Faber-Castell Pitt Pastel Pencils are a top quality alternative to standard pastels for those who don’t like to get their hands dirty, offering oil-free pastel leads encased in wood. They can also be used to complement pastel crayons and fill in when in need to draw these finer details that can’t be done with the thicker mediums. The contain a high concentration of color pigments, and they are suitable for both drawing lines and for dense shading. If you’re looking for superior color blending and a smooth transition between pastel colors, this product won’t disappoint.

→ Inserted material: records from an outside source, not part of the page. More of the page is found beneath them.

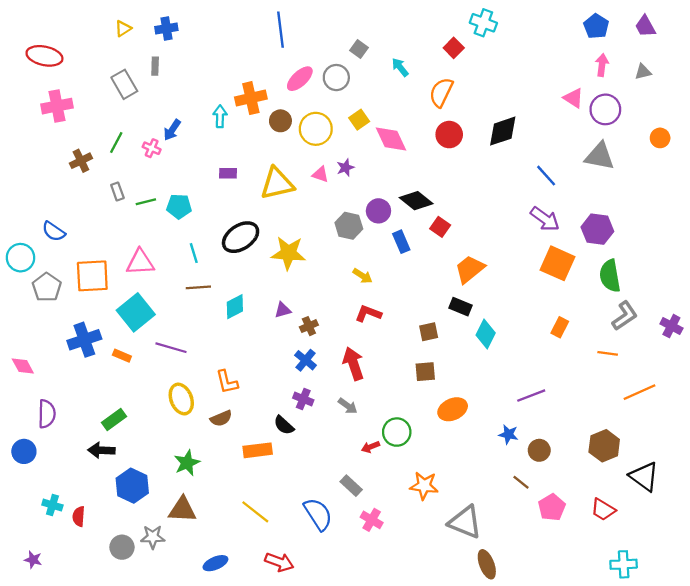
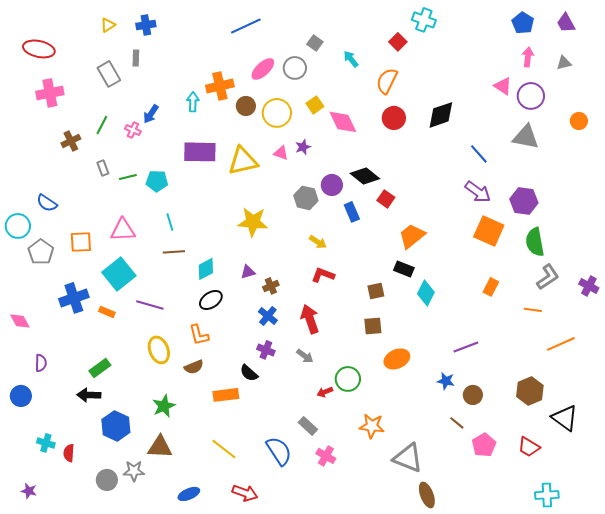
blue line: (280, 30) -> (246, 26), turned 72
purple rectangle: (228, 173) -> (200, 152), size x2.0
black ellipse: (241, 237) -> (211, 300), moved, size x0.7
orange square: (92, 276) -> (81, 242), size x0.7
purple semicircle: (47, 414) -> (41, 363), size x0.7

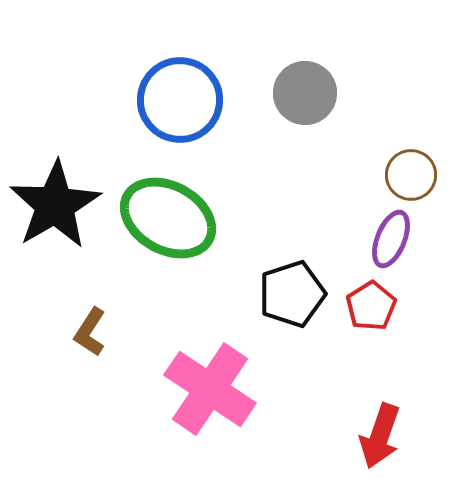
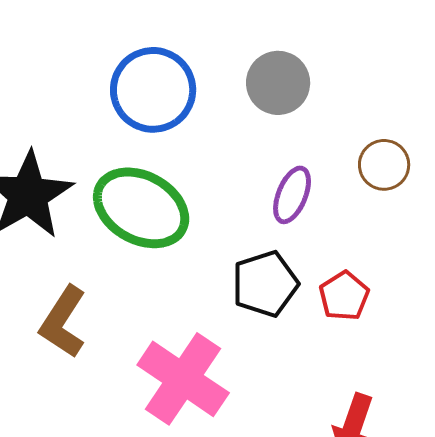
purple ellipse: (391, 239) -> (292, 195), moved
brown L-shape: (90, 332) -> (63, 322), size x1.5

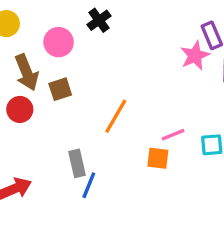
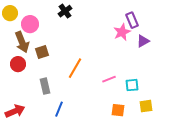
pink circle: (59, 42) -> (30, 24), moved
orange square: (158, 158) -> (118, 110), moved
gray rectangle: (77, 163) -> (45, 86), moved

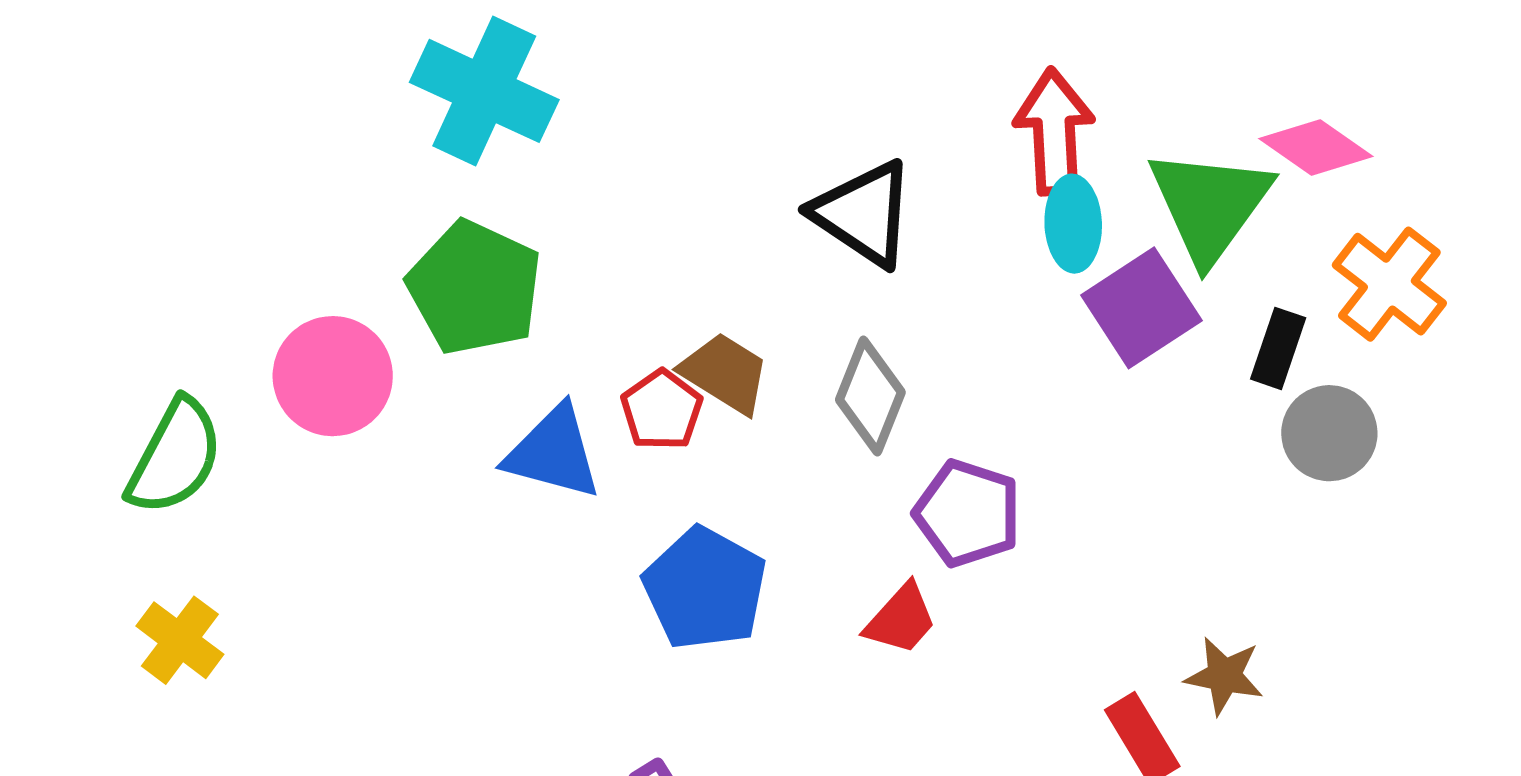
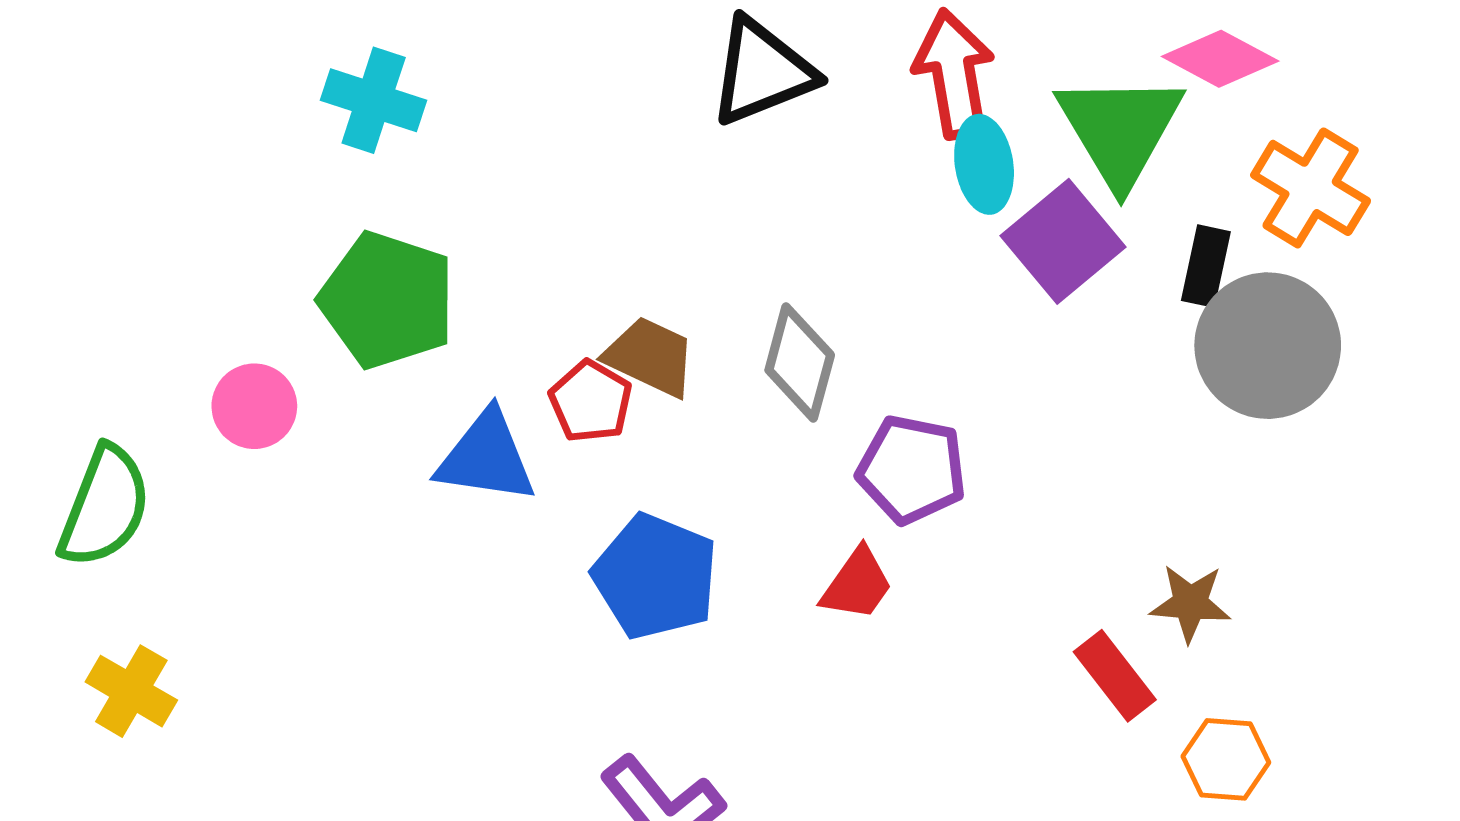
cyan cross: (484, 91) -> (374, 100), size x0.7
black triangle: (863, 214) -> (762, 72), moved, turned -49
pink circle: (333, 376) -> (254, 406), size x0.7
gray circle: (1329, 433) -> (1268, 346), size x1.5

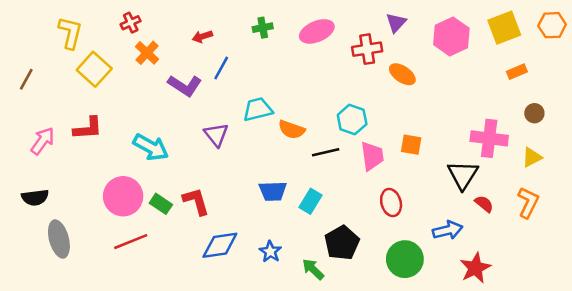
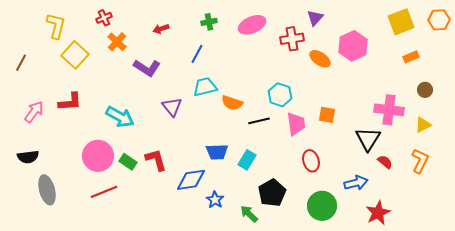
pink hexagon: (451, 36) -> (353, 46), moved
blue line: (221, 68) -> (197, 54), moved
blue diamond: (220, 245) -> (191, 180), moved

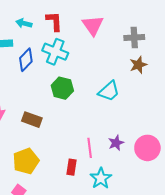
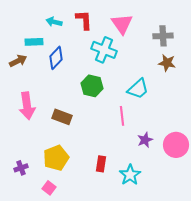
cyan cross: (55, 52) -> (104, 50), moved
brown star: (138, 65) -> (167, 63), turned 30
pink line: (90, 148) -> (122, 116), moved

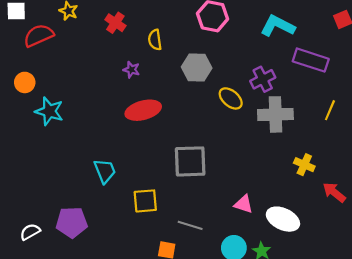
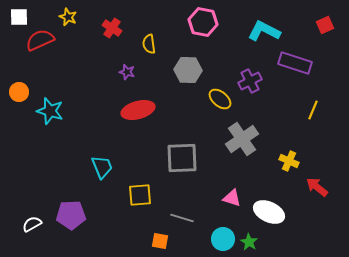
orange circle: (25, 82) -> (19, 92), moved
gray cross: (275, 114) -> (242, 139), moved, turned -32

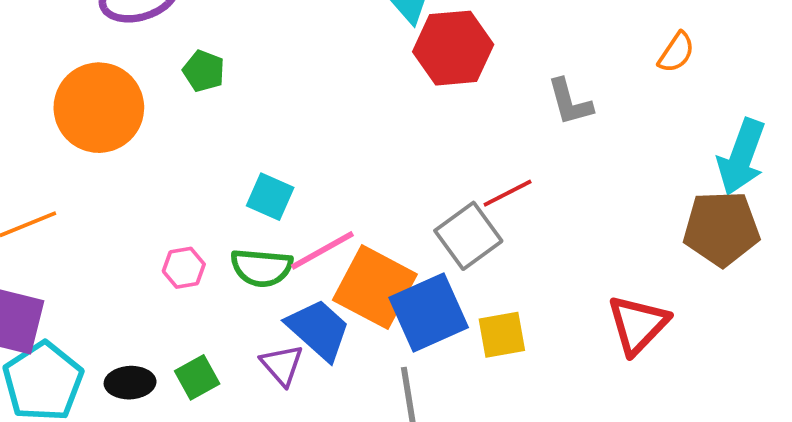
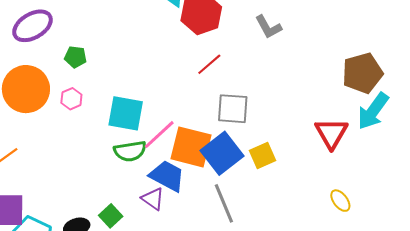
cyan arrow: (741, 157) -> (373, 111), moved, turned 30
red line: (508, 193) -> (209, 64), moved
cyan square: (270, 197) -> (126, 113), size x1.5
gray square: (468, 236) -> (233, 109), turned -36
pink hexagon: (184, 268) -> (71, 99), moved

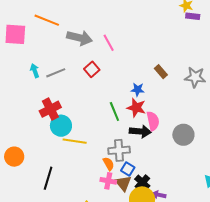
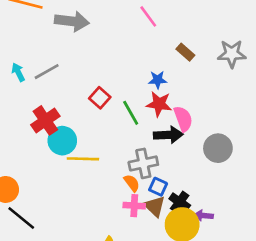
pink line: (109, 43) -> (148, 16), moved
red square: (92, 69) -> (100, 98), moved
gray circle: (183, 135) -> (218, 148), moved
black line: (48, 178) -> (21, 218), moved, turned -60

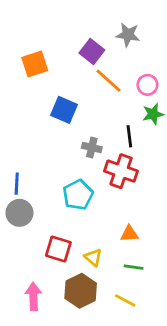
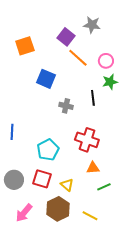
red cross: (121, 171) -> (87, 140), moved
cyan pentagon: (78, 195) -> (48, 150), moved
gray circle: (19, 213) -> (14, 180), moved
green line: (134, 267) -> (104, 187), moved, turned -32
pink arrow: (33, 296) -> (24, 213), turned -138

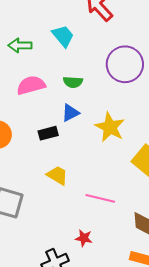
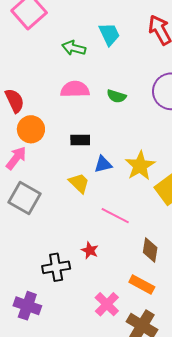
cyan trapezoid: (63, 36) -> (109, 34), moved
blue triangle: (70, 113) -> (103, 164), moved
yellow star: (110, 127) -> (140, 166), moved

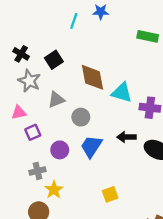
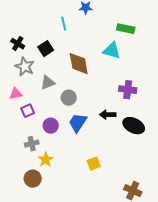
cyan line: (74, 21) -> (64, 24), moved, turned -32
cyan triangle: (122, 93) -> (112, 51), moved

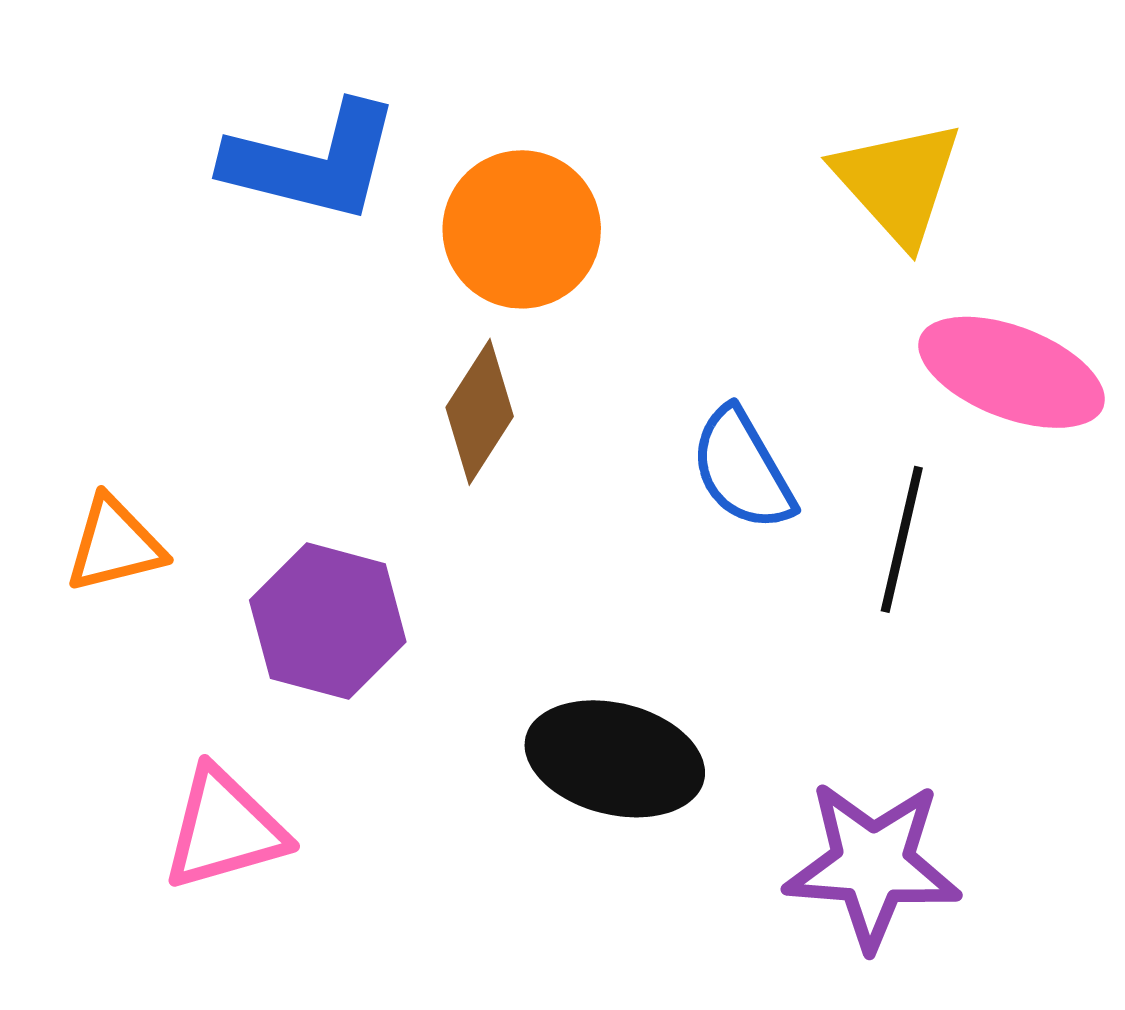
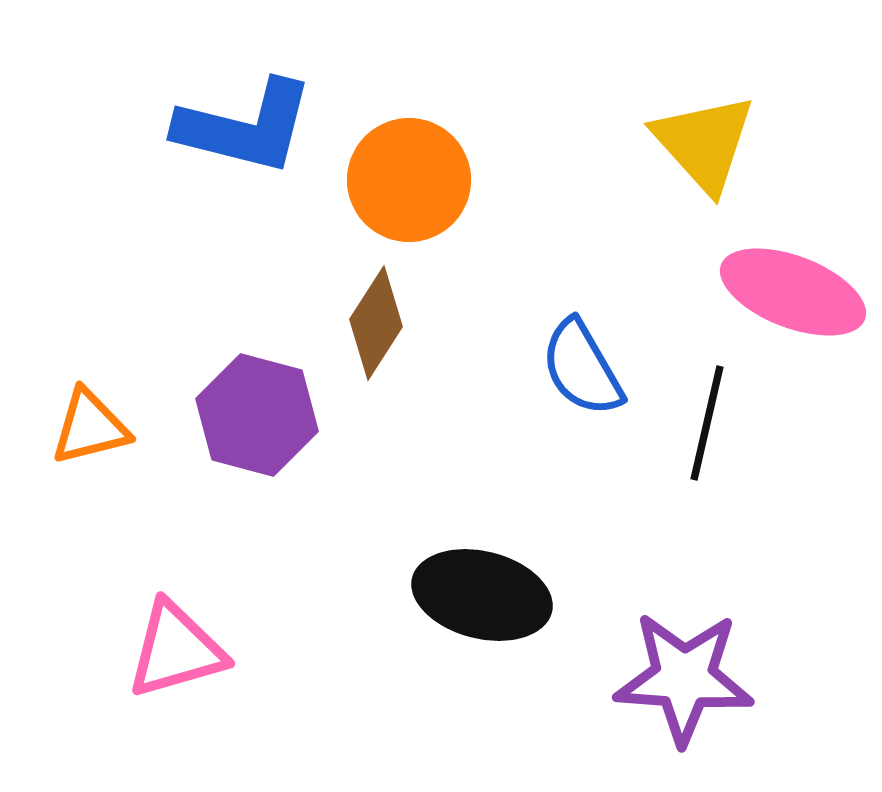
purple hexagon: (328, 621) -> (257, 415), moved

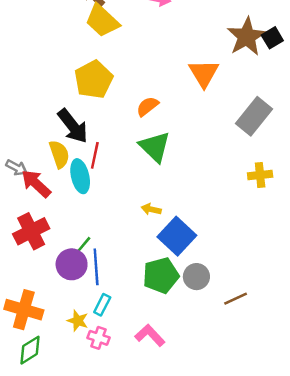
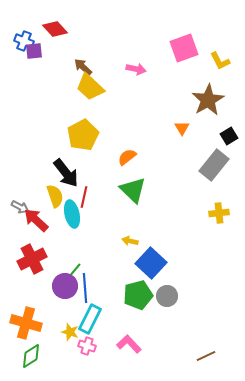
black square: (272, 38) -> (229, 136), moved
orange triangle: (204, 73) -> (182, 128), moved, size x0.6
brown line: (236, 299) -> (206, 356), moved
cyan rectangle: (102, 305) -> (90, 319), size x1.6

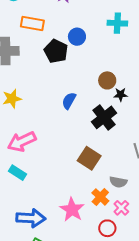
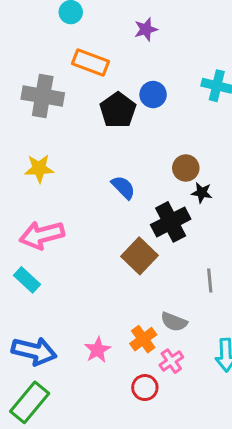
blue semicircle: (69, 101) -> (123, 187), turned 96
brown square: (89, 158) -> (139, 256), moved
pink star: (72, 210) -> (98, 350), size x0.7

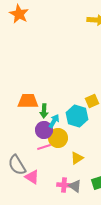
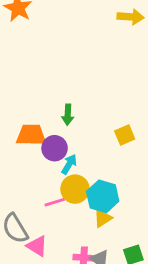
green arrow: (44, 111) -> (68, 115), moved
cyan hexagon: (77, 116) -> (103, 196), moved
purple circle: (44, 130) -> (55, 148), moved

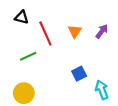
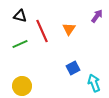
purple arrow: (102, 31) -> (97, 16), moved
green line: (28, 56) -> (20, 44), moved

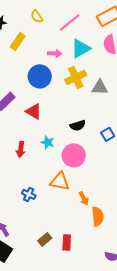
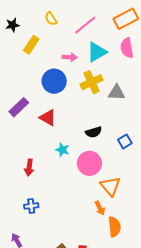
red arrow: (21, 149) -> (29, 167), moved
orange triangle: (60, 181) -> (110, 186), moved, turned 40
blue cross: (29, 194) -> (31, 206), moved, turned -32

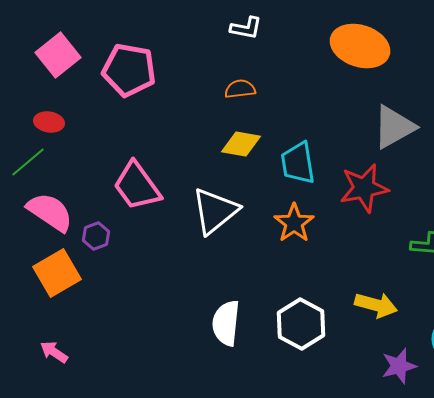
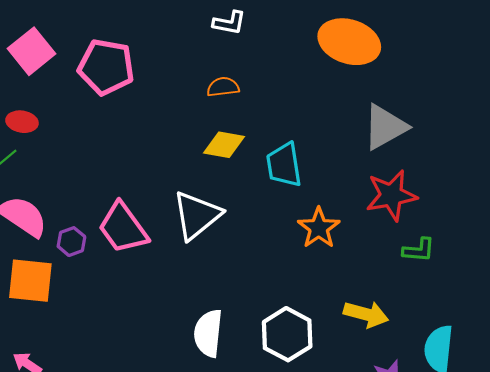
pink trapezoid: (137, 186) -> (123, 228), moved
red star: (364, 188) -> (391, 195), moved
orange star: (294, 223) -> (319, 228), moved
orange square: (57, 273) -> (30, 281), turned 36

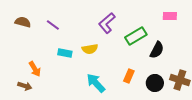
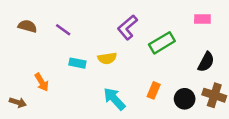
black semicircle: (157, 50) -> (206, 62), moved
brown arrow: (25, 86) -> (18, 102), moved

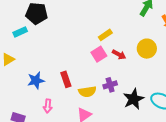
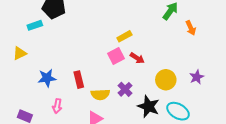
yellow circle: (147, 49) -> (166, 80), moved
purple cross: (110, 85) -> (125, 89), turned -32
black star: (134, 99) -> (149, 106), turned -30

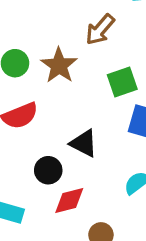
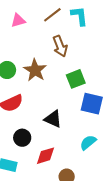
brown arrow: (100, 30) -> (60, 46), turned -60
black circle: (48, 170) -> (22, 138), moved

The Pitt Pastel Pencils are generally easy to wipe allowing the seamless merging of neighboring colors, but they need to be fixed when the drawing is finished. Available in 60 light-independent colors, the hue range of this product series is particularly focused on muted shades and earth tones that are widely used by pastel artists. The pencils come in sets of 3, 12, 24, 36, and 60, and the case is a high quality metal tin.
Product Pros & Cons
- Wax and oil-free
- High pigment concentration levels
- Can be sharpened to a fine point for very detailed work
- Great color selection
- Fair price for the quality
- True and deep colors
- Can be erased without damaging the paper
- Tip won’t break easily
- Need to be used at a certain angle
- Pastel center is a bit thin
- No color indication printed on the pencil
The Faber-Castel Pitt Pastel Pencils generate enthusiasm among pastel artists who want to elaborate on these finer details that can’t be done with a crayon. They offer a good color selection, a good tip durability even when thinned down, a high pigment concentration, and a great coloring result. Some users however report their disappointment with the blending capacity of this product, as well as the use limitations and encumbrances that derive from the absence of the color indicator on the pencil and the thin lead center. These are isolated reports that may be attributed to defective products.
The color range of this product makes it ideal for drawing wildlife, landscape, and portraits. The 60 colors are certainly not for everything, so artists should be aware and careful on their choice. They are generally used as a pastel complementary, so it’s good that they are also sold individually, but since they can stand as a medium on their own the sets can come in handy.